*EXERCISE*: Your response should contain each line of the data that includes "Stunden".

-=-=-

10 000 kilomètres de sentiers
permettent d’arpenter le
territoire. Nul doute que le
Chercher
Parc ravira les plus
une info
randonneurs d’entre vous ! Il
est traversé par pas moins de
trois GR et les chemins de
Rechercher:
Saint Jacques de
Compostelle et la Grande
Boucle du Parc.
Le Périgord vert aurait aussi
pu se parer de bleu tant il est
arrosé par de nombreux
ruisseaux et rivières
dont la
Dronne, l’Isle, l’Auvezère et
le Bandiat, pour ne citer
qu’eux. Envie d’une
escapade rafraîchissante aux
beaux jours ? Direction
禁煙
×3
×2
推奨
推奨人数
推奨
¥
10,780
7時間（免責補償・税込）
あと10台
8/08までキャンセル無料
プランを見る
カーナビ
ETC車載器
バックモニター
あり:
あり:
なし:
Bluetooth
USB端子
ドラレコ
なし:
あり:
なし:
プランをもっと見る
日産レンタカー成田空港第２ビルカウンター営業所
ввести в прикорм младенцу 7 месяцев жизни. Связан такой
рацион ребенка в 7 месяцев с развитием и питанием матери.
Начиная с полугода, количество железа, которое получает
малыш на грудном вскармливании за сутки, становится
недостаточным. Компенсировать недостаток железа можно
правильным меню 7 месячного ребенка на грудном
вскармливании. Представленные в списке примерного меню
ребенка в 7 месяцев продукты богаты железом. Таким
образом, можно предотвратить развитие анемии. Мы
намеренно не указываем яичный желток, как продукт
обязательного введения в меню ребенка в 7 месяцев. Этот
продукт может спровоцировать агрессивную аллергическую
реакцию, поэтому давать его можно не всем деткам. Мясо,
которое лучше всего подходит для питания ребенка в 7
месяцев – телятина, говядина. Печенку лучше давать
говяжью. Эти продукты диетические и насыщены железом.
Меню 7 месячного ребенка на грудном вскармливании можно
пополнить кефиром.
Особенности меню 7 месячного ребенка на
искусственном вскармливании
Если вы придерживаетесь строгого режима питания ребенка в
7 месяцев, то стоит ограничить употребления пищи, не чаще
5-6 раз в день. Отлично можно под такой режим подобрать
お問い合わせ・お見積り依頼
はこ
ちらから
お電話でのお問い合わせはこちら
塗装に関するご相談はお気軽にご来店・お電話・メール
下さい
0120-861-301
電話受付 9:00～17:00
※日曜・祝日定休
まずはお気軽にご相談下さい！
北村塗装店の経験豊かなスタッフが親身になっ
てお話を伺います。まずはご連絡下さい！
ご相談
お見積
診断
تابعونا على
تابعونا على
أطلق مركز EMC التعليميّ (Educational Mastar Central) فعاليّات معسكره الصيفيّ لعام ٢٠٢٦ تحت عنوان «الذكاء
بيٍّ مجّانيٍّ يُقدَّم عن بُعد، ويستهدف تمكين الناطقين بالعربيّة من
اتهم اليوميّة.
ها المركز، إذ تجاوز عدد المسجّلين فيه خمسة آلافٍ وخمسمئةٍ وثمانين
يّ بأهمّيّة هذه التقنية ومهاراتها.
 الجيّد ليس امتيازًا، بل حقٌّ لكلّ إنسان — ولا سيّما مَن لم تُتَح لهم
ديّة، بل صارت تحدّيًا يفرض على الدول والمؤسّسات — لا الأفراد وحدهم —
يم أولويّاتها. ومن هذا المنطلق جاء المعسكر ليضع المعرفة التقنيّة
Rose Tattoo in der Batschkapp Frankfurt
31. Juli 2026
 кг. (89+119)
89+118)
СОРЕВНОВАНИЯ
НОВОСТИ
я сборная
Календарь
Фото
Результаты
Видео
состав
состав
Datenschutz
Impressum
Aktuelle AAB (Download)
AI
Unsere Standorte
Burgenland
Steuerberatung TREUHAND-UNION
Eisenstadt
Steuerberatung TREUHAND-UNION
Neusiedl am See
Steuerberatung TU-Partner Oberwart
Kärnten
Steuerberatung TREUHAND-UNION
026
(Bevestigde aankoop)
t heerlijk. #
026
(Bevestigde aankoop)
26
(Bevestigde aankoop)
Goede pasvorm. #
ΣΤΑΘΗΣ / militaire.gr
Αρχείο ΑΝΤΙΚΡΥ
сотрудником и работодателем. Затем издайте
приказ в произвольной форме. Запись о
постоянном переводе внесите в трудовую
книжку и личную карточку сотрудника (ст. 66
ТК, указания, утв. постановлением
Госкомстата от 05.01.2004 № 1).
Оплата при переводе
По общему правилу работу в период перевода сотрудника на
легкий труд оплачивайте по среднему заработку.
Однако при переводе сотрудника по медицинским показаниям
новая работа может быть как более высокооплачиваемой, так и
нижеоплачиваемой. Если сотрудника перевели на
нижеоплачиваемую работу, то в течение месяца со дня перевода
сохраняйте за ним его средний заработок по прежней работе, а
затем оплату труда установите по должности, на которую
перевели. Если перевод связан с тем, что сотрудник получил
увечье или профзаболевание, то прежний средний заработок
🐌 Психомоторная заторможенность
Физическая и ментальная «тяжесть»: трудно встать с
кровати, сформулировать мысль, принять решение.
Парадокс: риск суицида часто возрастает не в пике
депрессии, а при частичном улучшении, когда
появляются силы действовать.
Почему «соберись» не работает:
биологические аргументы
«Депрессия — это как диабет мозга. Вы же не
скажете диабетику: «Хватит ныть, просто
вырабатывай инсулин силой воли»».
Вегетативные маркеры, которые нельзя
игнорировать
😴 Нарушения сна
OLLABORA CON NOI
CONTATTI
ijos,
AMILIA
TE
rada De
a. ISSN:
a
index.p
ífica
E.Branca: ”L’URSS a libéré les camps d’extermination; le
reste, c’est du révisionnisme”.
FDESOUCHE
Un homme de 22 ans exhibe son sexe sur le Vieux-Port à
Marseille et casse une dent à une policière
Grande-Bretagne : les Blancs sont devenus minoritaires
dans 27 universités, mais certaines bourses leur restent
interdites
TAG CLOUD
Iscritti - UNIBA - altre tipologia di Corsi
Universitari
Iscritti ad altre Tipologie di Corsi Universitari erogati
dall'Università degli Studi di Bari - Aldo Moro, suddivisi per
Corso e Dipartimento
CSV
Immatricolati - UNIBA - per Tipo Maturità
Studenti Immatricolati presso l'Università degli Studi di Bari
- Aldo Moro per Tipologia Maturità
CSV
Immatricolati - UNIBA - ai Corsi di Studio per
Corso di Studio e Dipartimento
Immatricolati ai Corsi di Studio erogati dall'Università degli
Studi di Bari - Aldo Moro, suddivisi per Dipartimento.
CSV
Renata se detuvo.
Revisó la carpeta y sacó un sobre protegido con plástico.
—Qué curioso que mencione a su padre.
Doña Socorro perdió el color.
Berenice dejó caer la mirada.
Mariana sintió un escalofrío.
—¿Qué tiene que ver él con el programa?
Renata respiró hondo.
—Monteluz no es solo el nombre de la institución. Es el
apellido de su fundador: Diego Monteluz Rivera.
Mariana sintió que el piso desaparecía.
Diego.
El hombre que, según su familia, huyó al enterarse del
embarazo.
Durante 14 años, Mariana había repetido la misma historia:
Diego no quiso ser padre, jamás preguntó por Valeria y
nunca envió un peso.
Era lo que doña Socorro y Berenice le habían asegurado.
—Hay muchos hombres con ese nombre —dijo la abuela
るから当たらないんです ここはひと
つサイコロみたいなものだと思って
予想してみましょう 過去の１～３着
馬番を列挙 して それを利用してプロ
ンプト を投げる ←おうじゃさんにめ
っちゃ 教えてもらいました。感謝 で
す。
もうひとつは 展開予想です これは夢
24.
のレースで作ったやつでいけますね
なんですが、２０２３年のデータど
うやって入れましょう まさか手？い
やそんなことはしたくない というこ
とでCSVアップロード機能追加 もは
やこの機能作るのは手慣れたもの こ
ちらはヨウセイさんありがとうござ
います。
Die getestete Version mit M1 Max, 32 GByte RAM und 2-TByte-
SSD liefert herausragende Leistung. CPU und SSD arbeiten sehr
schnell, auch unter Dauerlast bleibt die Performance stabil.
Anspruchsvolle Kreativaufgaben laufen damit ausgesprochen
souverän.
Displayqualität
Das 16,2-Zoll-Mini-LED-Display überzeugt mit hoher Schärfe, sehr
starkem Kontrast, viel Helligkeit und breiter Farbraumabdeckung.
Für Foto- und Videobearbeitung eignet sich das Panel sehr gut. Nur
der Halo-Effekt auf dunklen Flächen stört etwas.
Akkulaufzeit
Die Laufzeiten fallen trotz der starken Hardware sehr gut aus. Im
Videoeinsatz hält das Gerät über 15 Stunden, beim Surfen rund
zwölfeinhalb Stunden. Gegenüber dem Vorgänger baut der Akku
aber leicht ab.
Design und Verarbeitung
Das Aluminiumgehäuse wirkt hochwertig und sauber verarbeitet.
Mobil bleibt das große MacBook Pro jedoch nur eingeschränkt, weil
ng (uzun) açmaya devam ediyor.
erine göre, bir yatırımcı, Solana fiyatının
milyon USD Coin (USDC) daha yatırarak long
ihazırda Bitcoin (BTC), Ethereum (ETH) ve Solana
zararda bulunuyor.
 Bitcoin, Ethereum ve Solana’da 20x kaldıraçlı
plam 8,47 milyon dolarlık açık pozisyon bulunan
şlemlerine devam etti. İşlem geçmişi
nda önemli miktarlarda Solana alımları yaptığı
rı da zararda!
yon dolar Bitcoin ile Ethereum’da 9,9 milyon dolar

-=-=-

*EXERCISE SOLUTION*:
Videoeinsatz hält das Gerät über 15 Stunden, beim Surfen rund
zwölfeinhalb Stunden. Gegenüber dem Vorgänger baut der Akku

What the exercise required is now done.